Stored data
"""

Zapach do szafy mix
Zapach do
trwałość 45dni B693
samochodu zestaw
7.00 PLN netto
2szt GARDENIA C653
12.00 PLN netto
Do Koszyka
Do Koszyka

"""
"""

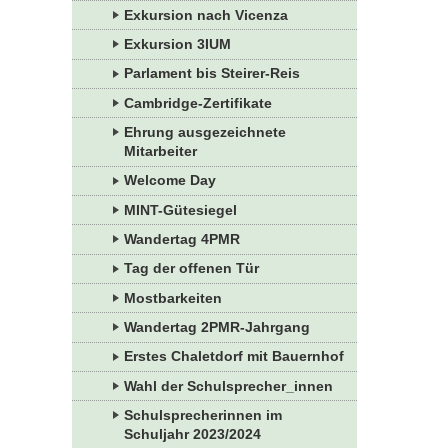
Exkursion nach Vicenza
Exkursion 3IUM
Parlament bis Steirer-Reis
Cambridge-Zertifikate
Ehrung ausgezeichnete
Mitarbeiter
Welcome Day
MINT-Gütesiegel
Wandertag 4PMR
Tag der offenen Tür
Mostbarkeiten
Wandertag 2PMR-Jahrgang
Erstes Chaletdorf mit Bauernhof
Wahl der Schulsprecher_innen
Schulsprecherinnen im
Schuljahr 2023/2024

"""
"""

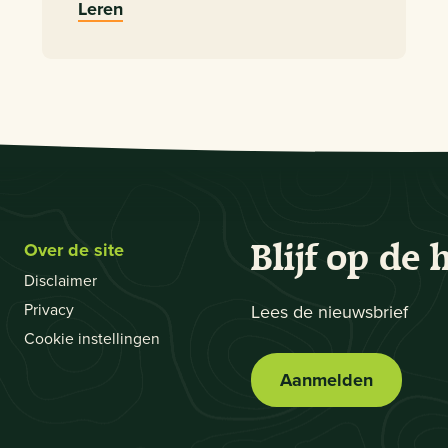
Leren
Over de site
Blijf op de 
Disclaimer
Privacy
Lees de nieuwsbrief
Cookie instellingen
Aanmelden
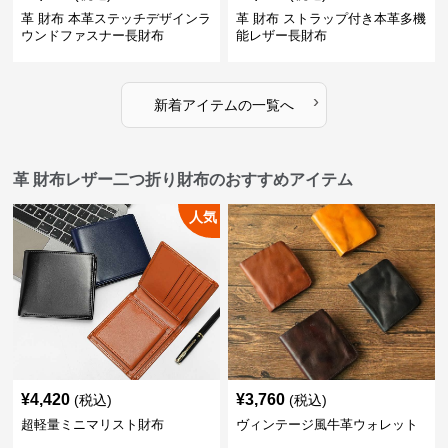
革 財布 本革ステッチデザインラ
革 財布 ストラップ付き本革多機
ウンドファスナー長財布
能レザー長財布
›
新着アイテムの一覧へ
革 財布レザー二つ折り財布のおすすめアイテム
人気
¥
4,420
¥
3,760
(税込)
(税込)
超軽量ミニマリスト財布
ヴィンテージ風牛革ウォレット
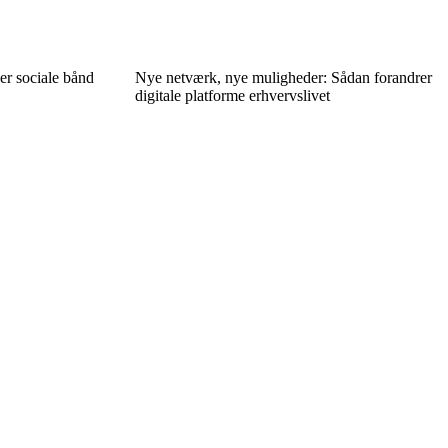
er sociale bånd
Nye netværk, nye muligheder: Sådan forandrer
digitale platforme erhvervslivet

"""

WORK INSTRUCTIONS
Where the data above reaches the line holding "Nye netværk, nye muligheder: Sådan forandrer", begin printing, and stop after the line holding "digitale platforme erhvervslivet". Each line must be reproduced exactly, with nothing else added.

ANSWER FOR THE TASK
Nye netværk, nye muligheder: Sådan forandrer
digitale platforme erhvervslivet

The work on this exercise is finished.